● WHAT IS REQUIRED: Print the data that follows, exactly and completely.

(Page-level text extractions)
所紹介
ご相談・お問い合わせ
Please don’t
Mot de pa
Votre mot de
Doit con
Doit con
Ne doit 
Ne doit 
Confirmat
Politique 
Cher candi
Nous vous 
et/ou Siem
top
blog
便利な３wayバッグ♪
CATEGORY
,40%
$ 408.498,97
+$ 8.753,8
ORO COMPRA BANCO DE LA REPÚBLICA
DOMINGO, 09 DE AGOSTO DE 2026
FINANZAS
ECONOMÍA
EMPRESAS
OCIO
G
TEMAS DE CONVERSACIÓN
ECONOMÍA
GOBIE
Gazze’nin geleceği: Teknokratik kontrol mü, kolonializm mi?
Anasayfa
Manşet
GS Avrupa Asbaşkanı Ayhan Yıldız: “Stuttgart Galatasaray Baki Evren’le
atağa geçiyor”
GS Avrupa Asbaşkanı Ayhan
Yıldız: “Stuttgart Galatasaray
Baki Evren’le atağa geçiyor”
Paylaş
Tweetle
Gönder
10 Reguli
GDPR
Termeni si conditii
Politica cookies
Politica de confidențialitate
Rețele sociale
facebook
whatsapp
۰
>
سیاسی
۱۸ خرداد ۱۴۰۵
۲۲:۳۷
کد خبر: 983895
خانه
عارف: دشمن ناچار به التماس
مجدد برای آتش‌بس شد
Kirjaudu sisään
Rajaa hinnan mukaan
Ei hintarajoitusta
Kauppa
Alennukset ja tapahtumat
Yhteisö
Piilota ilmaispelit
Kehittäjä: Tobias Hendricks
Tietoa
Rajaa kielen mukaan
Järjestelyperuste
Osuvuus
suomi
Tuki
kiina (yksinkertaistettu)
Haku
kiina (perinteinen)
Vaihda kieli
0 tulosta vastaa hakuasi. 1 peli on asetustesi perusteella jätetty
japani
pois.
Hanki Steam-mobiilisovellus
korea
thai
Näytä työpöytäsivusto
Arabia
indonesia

● OUTPUT BELOW:
所紹介
ご相談・お問い合わせ
Please don’t
Mot de pa
Votre mot de
Doit con
Doit con
Ne doit 
Ne doit 
Confirmat
Politique 
Cher candi
Nous vous 
et/ou Siem
top
blog
便利な３wayバッグ♪
CATEGORY
,40%
$ 408.498,97
+$ 8.753,8
ORO COMPRA BANCO DE LA REPÚBLICA
DOMINGO, 09 DE AGOSTO DE 2026
FINANZAS
ECONOMÍA
EMPRESAS
OCIO
G
TEMAS DE CONVERSACIÓN
ECONOMÍA
GOBIE
Gazze’nin geleceği: Teknokratik kontrol mü, kolonializm mi?
Anasayfa
Manşet
GS Avrupa Asbaşkanı Ayhan Yıldız: “Stuttgart Galatasaray Baki Evren’le
atağa geçiyor”
GS Avrupa Asbaşkanı Ayhan
Yıldız: “Stuttgart Galatasaray
Baki Evren’le atağa geçiyor”
Paylaş
Tweetle
Gönder
10 Reguli
GDPR
Termeni si conditii
Politica cookies
Politica de confidențialitate
Rețele sociale
facebook
whatsapp
۰
>
سیاسی
۱۸ خرداد ۱۴۰۵
۲۲:۳۷
کد خبر: 983895
خانه
عارف: دشمن ناچار به التماس
مجدد برای آتش‌بس شد
Kirjaudu sisään
Rajaa hinnan mukaan
Ei hintarajoitusta
Kauppa
Alennukset ja tapahtumat
Yhteisö
Piilota ilmaispelit
Kehittäjä: Tobias Hendricks
Tietoa
Rajaa kielen mukaan
Järjestelyperuste
Osuvuus
suomi
Tuki
kiina (yksinkertaistettu)
Haku
kiina (perinteinen)
Vaihda kieli
0 tulosta vastaa hakuasi. 1 peli on asetustesi perusteella jätetty
japani
pois.
Hanki Steam-mobiilisovellus
korea
thai
Näytä työpöytäsivusto
Arabia
indonesia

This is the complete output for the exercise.